Appellate Court Reviews A WCAB Ruling Finding No Injury Was Not Substantial Evidence
- Posted By: Harvey Brown
- April 1, 2009
This is a very significant case for reestablishing existing workers’ compensation principles.
The applicant had an admitted injury to his left foot. There was conflicting evidence as to injury to his left great toe. The applicant continued working. He then sought medical treatment for swelling in the toe and it was determined that he had uncontrolled diabetes. The applicant developed infections which led to several surgical amputations.
The applicant contended the diabetes was “lit up” by the industrial injury and therefore compensable. Atrial was held on the issue. The Workers’ Compensation Judge (WCJ) determined the foot injury “lit up” the diabetic condition.
The employer filed a petition for reconsideration and the Workers’ Compensation Appeals Board (WCAB) reversed the WCJ finding the medical evidence compelled and found the
injury was preexisting and therefore not compensable.

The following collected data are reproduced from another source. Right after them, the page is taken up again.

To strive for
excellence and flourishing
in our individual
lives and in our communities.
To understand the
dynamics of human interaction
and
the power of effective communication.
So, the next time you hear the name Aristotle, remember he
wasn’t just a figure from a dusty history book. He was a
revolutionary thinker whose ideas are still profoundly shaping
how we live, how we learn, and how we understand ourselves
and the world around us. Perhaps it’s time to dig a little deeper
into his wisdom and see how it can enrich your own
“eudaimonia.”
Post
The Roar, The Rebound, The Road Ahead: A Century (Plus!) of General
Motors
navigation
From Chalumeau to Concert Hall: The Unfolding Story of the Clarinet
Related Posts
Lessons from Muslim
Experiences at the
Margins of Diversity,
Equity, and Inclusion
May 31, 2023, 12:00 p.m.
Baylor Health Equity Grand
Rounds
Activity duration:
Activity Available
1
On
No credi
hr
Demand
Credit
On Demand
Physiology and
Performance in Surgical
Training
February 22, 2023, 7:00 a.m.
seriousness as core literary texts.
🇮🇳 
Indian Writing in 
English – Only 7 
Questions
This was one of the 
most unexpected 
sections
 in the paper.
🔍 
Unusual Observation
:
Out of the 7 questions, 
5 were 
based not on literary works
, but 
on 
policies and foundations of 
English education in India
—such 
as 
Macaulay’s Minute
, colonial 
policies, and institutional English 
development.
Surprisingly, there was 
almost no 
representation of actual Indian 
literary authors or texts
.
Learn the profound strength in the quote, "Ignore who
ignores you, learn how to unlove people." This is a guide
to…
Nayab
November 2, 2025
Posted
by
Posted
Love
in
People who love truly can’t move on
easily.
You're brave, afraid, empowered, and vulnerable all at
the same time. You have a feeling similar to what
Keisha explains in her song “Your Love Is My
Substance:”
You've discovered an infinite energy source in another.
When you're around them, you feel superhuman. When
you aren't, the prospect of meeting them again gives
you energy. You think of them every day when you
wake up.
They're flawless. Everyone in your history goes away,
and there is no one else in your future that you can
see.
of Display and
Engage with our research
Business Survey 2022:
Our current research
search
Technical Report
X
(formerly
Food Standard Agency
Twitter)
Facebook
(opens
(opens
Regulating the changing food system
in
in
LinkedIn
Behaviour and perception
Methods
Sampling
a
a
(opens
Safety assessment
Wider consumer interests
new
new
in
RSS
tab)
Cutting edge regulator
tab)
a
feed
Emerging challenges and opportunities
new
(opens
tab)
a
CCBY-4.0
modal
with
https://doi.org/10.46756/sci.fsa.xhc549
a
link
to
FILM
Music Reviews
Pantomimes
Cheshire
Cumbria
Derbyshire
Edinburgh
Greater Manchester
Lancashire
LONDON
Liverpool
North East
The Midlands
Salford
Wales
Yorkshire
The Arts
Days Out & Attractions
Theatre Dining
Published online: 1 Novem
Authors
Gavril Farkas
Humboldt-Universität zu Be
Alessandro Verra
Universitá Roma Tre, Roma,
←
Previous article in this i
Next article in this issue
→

The appellate court reviewed the medicals and found they did not constitute substantial evidence. They indicated the standard is whether the medical evidence indicates within a reasonable medical probability the normal progression of the nonindustrial disease would have resulted in disability irrespective of the industrial injury
Case: GRIMALDO VS. WCAB This is a non published Appellate Court decision that restates previous law.